PROBLEM REQUIREMENTS - Please take the lines from the one holding "because it will" through the one holding "because they play" in the data below and copy them exactly.

***** SOURCE DATA

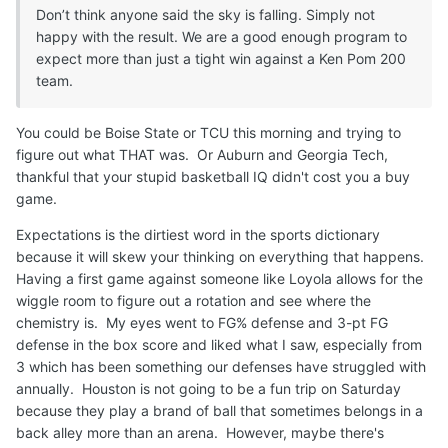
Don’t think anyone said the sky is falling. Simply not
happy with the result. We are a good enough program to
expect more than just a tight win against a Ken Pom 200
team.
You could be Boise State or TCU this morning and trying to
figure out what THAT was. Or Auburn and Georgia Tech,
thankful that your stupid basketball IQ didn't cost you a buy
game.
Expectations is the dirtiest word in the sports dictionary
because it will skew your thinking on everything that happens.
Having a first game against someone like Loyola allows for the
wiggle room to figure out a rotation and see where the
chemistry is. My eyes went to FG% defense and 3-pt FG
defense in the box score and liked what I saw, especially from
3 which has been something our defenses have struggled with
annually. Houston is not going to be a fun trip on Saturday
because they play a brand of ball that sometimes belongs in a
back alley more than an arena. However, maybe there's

**********
***** SOURCE DATA

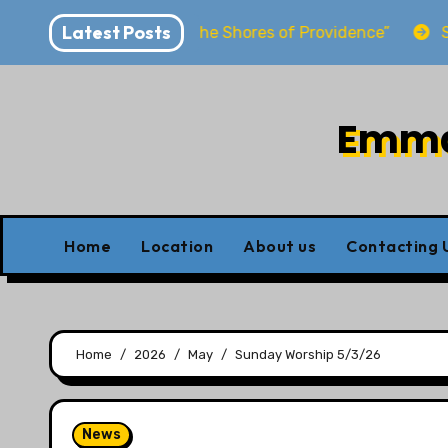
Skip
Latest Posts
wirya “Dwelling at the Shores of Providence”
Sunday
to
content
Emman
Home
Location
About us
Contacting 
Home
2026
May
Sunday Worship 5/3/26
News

**********
***** SOURCE DATA

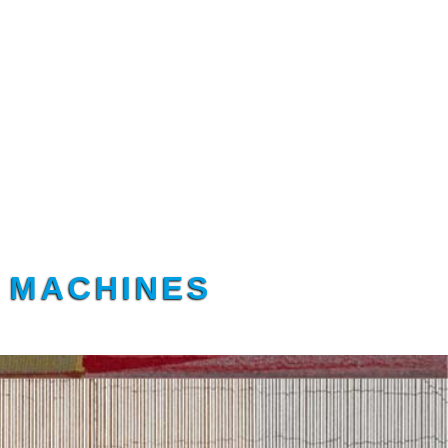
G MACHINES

**********

RESPONSE -
because it will skew your thinking on everything that happens.
Having a first game against someone like Loyola allows for the
wiggle room to figure out a rotation and see where the
chemistry is. My eyes went to FG% defense and 3-pt FG
defense in the box score and liked what I saw, especially from
3 which has been something our defenses have struggled with
annually. Houston is not going to be a fun trip on Saturday
because they play a brand of ball that sometimes belongs in a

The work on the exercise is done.